##### DATA FOR ANALYSIS

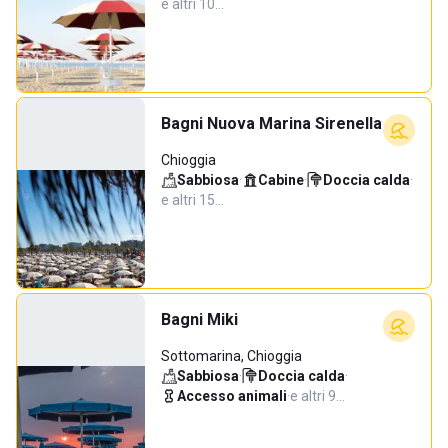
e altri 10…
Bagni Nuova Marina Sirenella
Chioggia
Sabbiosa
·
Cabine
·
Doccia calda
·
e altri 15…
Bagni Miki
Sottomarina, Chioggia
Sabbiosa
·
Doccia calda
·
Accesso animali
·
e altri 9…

##########
##### DATA FOR ANALYSIS

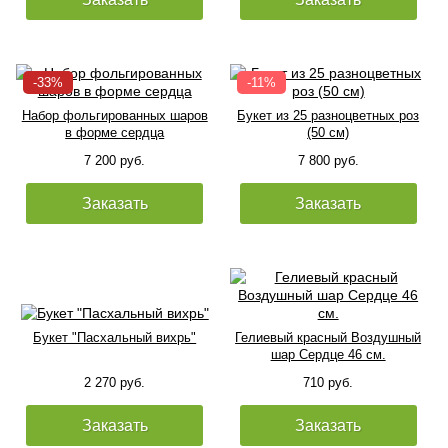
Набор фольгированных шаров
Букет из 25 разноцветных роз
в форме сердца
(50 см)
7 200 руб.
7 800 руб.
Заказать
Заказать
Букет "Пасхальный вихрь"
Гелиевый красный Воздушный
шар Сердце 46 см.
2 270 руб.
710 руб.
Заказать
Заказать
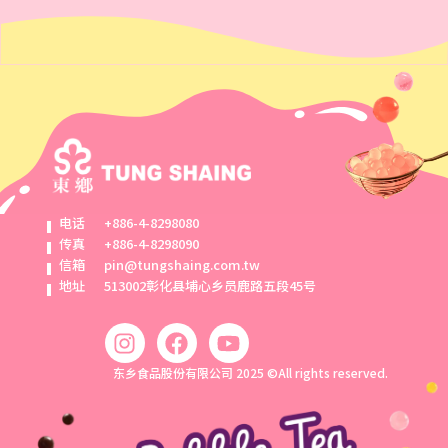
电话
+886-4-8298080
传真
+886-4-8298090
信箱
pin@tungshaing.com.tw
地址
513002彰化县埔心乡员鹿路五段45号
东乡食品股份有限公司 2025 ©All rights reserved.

##########
##### DATA FOR ANALYSIS

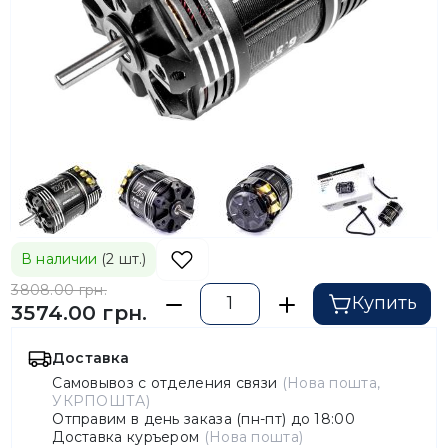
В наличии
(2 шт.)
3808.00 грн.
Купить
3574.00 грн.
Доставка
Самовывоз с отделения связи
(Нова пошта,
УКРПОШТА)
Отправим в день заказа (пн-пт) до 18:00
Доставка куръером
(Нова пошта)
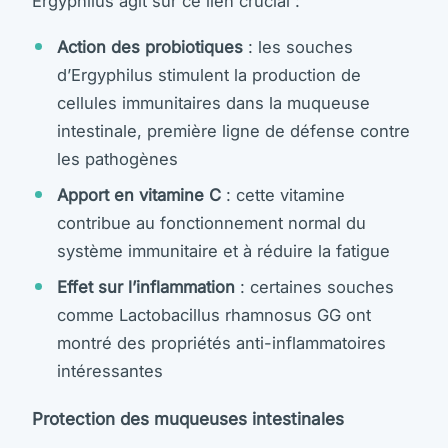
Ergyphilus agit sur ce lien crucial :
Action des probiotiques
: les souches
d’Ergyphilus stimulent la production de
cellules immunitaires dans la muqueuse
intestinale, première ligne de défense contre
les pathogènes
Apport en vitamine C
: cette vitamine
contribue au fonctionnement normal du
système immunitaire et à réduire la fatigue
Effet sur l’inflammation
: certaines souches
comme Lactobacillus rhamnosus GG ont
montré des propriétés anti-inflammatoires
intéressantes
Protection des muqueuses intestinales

##########

AIM OF THE EXERCISE: Every line above from the line with "Ergyphilus agit sur" to the line with "Protection des muqueuses intestinales", both included, must be reproduced exactly, and no other line may appear.

ANSWER TO THIS EXERCISE:
Ergyphilus agit sur ce lien crucial :
Action des probiotiques
: les souches
d’Ergyphilus stimulent la production de
cellules immunitaires dans la muqueuse
intestinale, première ligne de défense contre
les pathogènes
Apport en vitamine C
: cette vitamine
contribue au fonctionnement normal du
système immunitaire et à réduire la fatigue
Effet sur l’inflammation
: certaines souches
comme Lactobacillus rhamnosus GG ont
montré des propriétés anti-inflammatoires
intéressantes
Protection des muqueuses intestinales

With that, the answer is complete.